La production a utilisé des filtres de lumière naturelle pour accentuer ces changements. Les scènes intérieures sont éclairées par des lampes à gaz artificielles, mais les extérieurs sont tournés à l’heure dorée, avec des ombres longues et des teintes saturées. Ce n’est pas du réalisme. C’est de la psychologie visuelle. Chaque couleur correspond à un état d’esprit de Bella. Et chaque objet dans le cadre - un livre, une tasse, un chapeau - est choisi pour renforcer ce sentiment.
Les objets comme personnages
Dans Poor Things, les objets ont plus de personnalité que certains personnages. Le piano qui joue tout seul. Le chien qui parle avec un accent écossais. Le livre qui s’ouvre tout seul pour révéler des dessins anatomiques. Ces objets ne sont pas magiques. Ils sont simplement réels dans ce monde. Et c’est ce qui les rend effrayants.

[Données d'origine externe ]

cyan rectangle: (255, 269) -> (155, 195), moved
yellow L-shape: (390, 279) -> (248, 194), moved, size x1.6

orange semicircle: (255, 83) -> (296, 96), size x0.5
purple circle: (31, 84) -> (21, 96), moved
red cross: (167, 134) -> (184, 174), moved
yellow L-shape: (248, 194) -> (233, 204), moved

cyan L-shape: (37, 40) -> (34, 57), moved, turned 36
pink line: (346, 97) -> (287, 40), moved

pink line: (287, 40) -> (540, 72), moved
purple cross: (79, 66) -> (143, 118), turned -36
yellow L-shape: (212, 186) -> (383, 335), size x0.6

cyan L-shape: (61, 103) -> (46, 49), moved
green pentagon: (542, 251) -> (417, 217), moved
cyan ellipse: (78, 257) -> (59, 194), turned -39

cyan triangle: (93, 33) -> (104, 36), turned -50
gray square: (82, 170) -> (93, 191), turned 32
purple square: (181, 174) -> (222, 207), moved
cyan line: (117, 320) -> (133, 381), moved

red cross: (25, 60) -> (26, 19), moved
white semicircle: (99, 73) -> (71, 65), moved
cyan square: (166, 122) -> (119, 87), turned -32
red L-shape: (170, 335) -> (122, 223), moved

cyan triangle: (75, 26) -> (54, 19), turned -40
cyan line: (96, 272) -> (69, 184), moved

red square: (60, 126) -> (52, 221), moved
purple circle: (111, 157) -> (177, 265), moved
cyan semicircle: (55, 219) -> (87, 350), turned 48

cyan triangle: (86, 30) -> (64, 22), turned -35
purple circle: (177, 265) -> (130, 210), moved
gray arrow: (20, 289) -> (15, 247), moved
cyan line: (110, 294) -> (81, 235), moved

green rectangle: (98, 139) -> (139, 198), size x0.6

La production a demandé aux artisans de fabriquer des objets qui semblent avoir été utilisés pendant des décennies, même s’ils venaient d’être faits. Les tasses ont des traces de doigts. Les livres ont des pages froissées. Les portes grincent comme si elles avaient été ouvertes mille fois. Ces détails ne sont pas des efforts pour le réalisme. Ce sont des signes que ce monde fonctionne, même si personne ne comprend comment.

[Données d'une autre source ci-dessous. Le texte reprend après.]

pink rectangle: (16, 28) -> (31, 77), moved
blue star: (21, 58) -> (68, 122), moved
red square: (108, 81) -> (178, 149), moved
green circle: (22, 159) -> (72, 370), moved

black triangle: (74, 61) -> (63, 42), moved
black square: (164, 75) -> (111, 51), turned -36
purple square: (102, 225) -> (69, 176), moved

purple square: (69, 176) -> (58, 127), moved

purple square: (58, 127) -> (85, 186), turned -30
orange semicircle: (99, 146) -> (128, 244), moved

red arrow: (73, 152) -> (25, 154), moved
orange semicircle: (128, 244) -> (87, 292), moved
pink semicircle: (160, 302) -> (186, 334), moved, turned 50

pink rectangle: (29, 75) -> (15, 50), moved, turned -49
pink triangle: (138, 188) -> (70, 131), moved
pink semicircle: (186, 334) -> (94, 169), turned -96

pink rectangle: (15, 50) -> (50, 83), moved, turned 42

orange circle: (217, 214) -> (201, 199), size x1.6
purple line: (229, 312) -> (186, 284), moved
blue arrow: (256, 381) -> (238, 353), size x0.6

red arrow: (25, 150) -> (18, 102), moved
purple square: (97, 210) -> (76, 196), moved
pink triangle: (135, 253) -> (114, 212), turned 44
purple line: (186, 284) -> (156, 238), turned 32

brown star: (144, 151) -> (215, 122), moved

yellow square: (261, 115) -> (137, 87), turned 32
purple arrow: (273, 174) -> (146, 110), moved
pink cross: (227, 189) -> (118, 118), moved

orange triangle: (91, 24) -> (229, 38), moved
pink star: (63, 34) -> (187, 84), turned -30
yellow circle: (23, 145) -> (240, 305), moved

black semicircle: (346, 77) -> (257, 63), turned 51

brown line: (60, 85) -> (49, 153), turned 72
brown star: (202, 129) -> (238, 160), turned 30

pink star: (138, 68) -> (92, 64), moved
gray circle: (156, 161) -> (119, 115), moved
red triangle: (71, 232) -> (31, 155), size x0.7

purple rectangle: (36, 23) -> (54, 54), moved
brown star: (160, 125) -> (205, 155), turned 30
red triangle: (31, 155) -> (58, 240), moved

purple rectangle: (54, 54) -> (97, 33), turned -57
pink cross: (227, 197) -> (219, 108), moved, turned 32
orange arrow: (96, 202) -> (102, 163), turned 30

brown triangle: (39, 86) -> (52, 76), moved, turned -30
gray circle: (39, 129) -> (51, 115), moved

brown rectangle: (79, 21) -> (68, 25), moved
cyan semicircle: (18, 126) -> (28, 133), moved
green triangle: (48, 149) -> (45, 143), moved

Le contraste entre l’intérieur et l’extérieur
Les intérieurs de Poor Things sont étouffants. Les murs sont trop proches. Les meubles sont trop lourds. Les lumières sont trop douces. Les chambres ressemblent à des musées de la folie. Mais à l’extérieur, tout est ouvert. Les rues sont larges. Les ponts sont hauts. Le ciel est immense. C’est comme si Bella, en sortant de l’atelier, sortait de l’enfer pour entrer dans un paradis qui ne sait pas qu’il est paradis.
Ce contraste n’est pas un hasard. Il est conçu pour montrer que la liberté n’est pas un lieu. C’est un état. Et le design de production le dit sans un mot. Les murs intérieurs sont couverts de livres de médecine. Les fenêtres extérieures sont ouvertes, mais les volets sont fermés. La société veut contrôler. Bella veut voir. Et le décor nous montre ce combat sans que personne ne parle.
La musique des objets
Le son n’est pas seulement une bande originale. C’est une extension du design. Les portes claquent comme des coups de fusil. Les escaliers grincent comme des os. Les voitures à vapeur crachent des sons de baleines blessées. Les cloches des églises sonnent faux. Même les rires des personnages sont enregistrés avec un effet de réverbération qui les rend artificiels.

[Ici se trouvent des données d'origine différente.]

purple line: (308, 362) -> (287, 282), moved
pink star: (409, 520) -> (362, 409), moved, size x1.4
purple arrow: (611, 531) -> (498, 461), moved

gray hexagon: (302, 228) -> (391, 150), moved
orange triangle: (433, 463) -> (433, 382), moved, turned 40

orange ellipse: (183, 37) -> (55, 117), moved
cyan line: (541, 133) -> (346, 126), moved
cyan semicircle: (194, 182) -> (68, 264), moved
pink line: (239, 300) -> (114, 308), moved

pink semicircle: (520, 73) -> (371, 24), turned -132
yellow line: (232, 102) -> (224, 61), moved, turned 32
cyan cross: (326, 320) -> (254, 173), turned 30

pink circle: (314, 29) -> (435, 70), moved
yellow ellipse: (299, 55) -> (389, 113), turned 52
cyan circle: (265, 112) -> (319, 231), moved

La production a collaboré avec le compositeur Jerskin Fendrix pour créer une bande sonore qui ressemble à un instrument de musique mécanique qui a été mal réparé. Les notes sont justes, mais le tempo est décalé. C’est exactement comme les décors : tout est en ordre… mais pas comme il le devrait.
Un film qui refuse d’être compris
Poor Things ne cherche pas à être aimé. Il cherche à être ressenti. La conception de production n’est pas là pour plaire. Elle est là pour troubler. Pour faire douter. Pour obliger le spectateur à se demander : Est-ce que je suis le seul à voir ça comme ça ?
C’est un film qui ne donne pas de réponses. Il ne cherche pas à expliquer la folie de Bella. Il ne juge pas la société. Il ne condamne pas la science. Il la montre. Et il le fait avec des meubles en verre, des chapeaux trop grands, et des chiens qui parlent. Parce que parfois, la vérité n’a pas besoin de mots. Elle a besoin de décors.
Un héritage qui ne se répète pas
On a vu des films avec des décors victoriens. On a vu des comédies noires. On a vu des films sur les femmes qui se libèrent. Mais jamais tout ensemble. Jamais avec cette précision. Jamais avec cette audace. Poor Things ne ressemble à rien d’autre. Et c’est ce qui le rend inoubliable.
La production a créé un monde qui n’existe nulle part - sauf dans notre imagination. Et c’est peut-être la plus grande réussite du film : il nous fait croire, un instant, que ce monde pourrait exister. Et que peut-être, nous y vivons déjà.